R.H. : Un journaliste a même écrit une fois " Quel dommage que Mr Harryhausen n'ait pas animé les acteurs ". (Rires) Mais j'ai toujours essayé de temporiser les choses car pour moi le plus important était que le film soit terminé !

A.H. : Pourquoi n'êtes vous jamais passé à la réalisation d'un film ?

R.H. : Je dirigeais mes séquences, ce qui était déjà énorme, et j'aurais eu trop peur de ne pas pouvoir donner le maximum à la fois pour les effets spéciaux et pour les acteurs. Je n'avais pas la mentalité d'Orson Welles. Et même lui n'a jamais fait un film à lui tout seul !

A.H. : Et vous n'aviez que très peu de temps sur ces productions pour réaliser vos propres séquences ?

R.H. : C'est pour cela que nous nous devions de tout planifier en amont de manière à ce qu'il n'y ait rien à jeter lors du montage : plus de 90% de ce que vous voyez sur l'écran est fait en une seule prise, nous n'avions ni l'argent ni le temps pour refaire les scènes. Je le regrette aujourd'hui quand je revois certaines scènes, mais il fallait accepter le fait que l'argent était limité. Il fallait que le meilleur de ce que l'on pouvait faire se trouve sur l'écran.

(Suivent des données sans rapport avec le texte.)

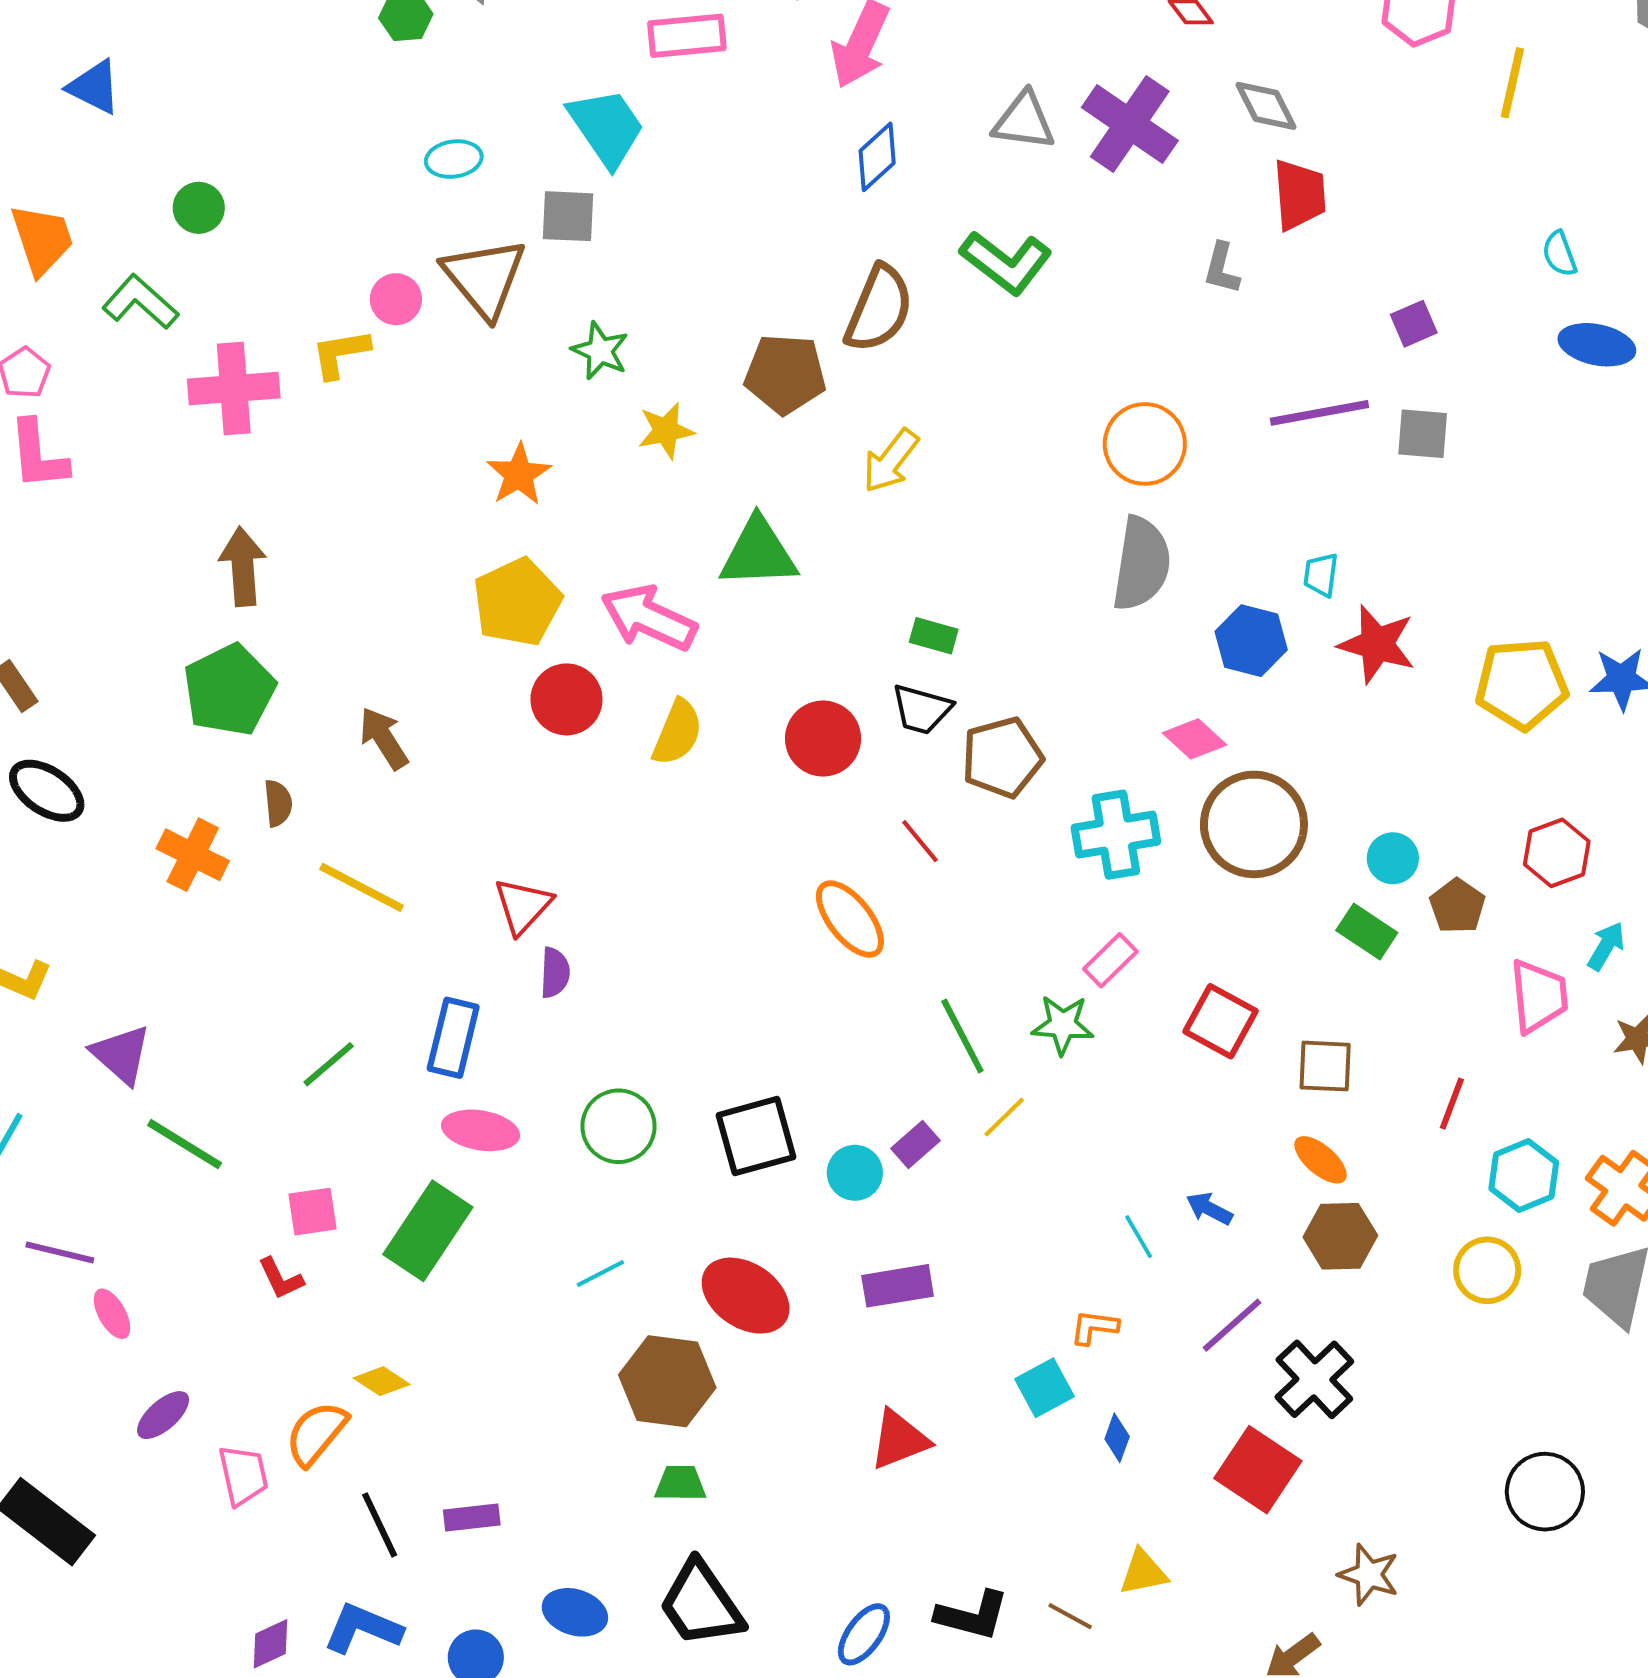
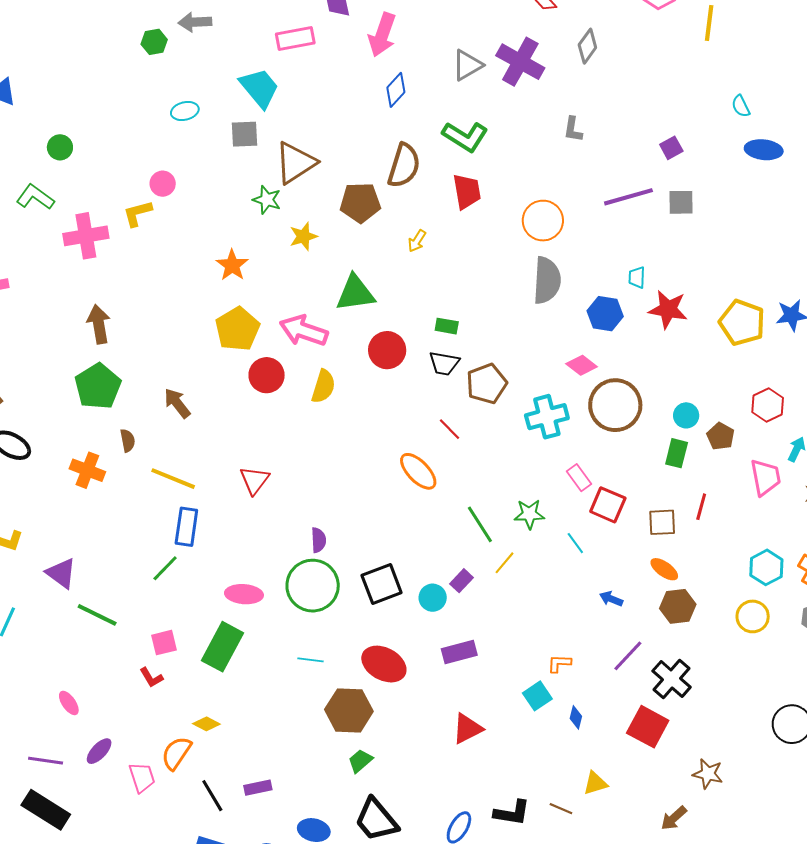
gray diamond: (1266, 106) -> (587, 46), turned 68
gray triangle: (1024, 121) -> (467, 65), turned -32
red trapezoid: (1300, 195) -> (467, 191), moved
brown triangle: (484, 278) -> (296, 163), moved, turned 42
yellow arrow: (891, 461) -> (417, 241), size x0.7
yellow pentagon: (1522, 684) -> (742, 323), turned 30
red circle: (823, 739) -> (387, 350), moved
green rectangle: (1367, 931) -> (677, 453), turned 76
pink rectangle: (1110, 960) -> (579, 478), moved, turned -76
purple semicircle: (555, 973) -> (319, 540), moved
blue rectangle: (453, 1038) -> (186, 527), moved
red line: (1452, 1104) -> (701, 507), moved
green circle: (618, 1126) -> (313, 586), size x1.4
cyan line: (1139, 1237) -> (575, 543), moved
purple line: (60, 1252) -> (46, 761), moved
cyan line: (600, 1274) -> (310, 660), turned 40
green trapezoid: (680, 1483) -> (360, 761), turned -36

A.H. : Pourtant l'animation est un procédé qui demande du temps. La fameuse scène du combat des squelettes dans Jason et les argonautes vous a pris 4 mois de travail ?

R.H. : Il n'a fallu que deux semaines pour tourner les scènes de prises de vues réelles. Mais il a fallu quatre mois pour faire l'animation et surtout synchroniser les deux scènes. Car chaque plan devait être analysé de manière à ce que les mouvements des épées et des personnages puissent être en parfaite interaction. Il fallait donc compter chaque plan et c'est ce qui a pris beaucoup de temps. Dans certaines scènes vous pouvez voir les 7 squelettes se battre contre les 3 acteurs. Il fallait donc faire attention aux mouvements de ces sept squelettes, et tout cela je l'ai fait seul, sans aucune aide !

A.H. : C'est un travail phénoménal car lorsque l'on revoit cette scène il y a énormément de mouvements…

R.H. : Oui c'est pour cela que je préfère travailler seul car c'est un travail qui demande beaucoup de concentration et si quelqu'un vous interrompt pour vous demander l'heure ou si vous voulez du café, vous pouvez perdre cette concentration et donc oublier si la tête du squelette doit aller en avant ou en arrière. Et si en dessin animé ou en images par ordinateur vous pouvez recommencer à l'endroit où il y a une erreur, ce n'est pas possible en Stop motion animation : quand vous commencez une scène vous devez la finir ou tout recommencer…

A.H. : La seule fois où vous avez été aidé, c'était pour Clash of the Titans

R.H. : Oui car nous étions en retard sur la date de sortie, et nous avons eu de gros problèmes techniques. J'ai donc fait appel à Jim Danforth et Steve Archer. Ils ont réalisé certaines séquences à partir des mes dessins.

A.H. : Que pensez-vous des films qui se font aujourd'hui ? Aviez-vous apprécié Jurassic Park, et son mélange ordinateur / stop motion ?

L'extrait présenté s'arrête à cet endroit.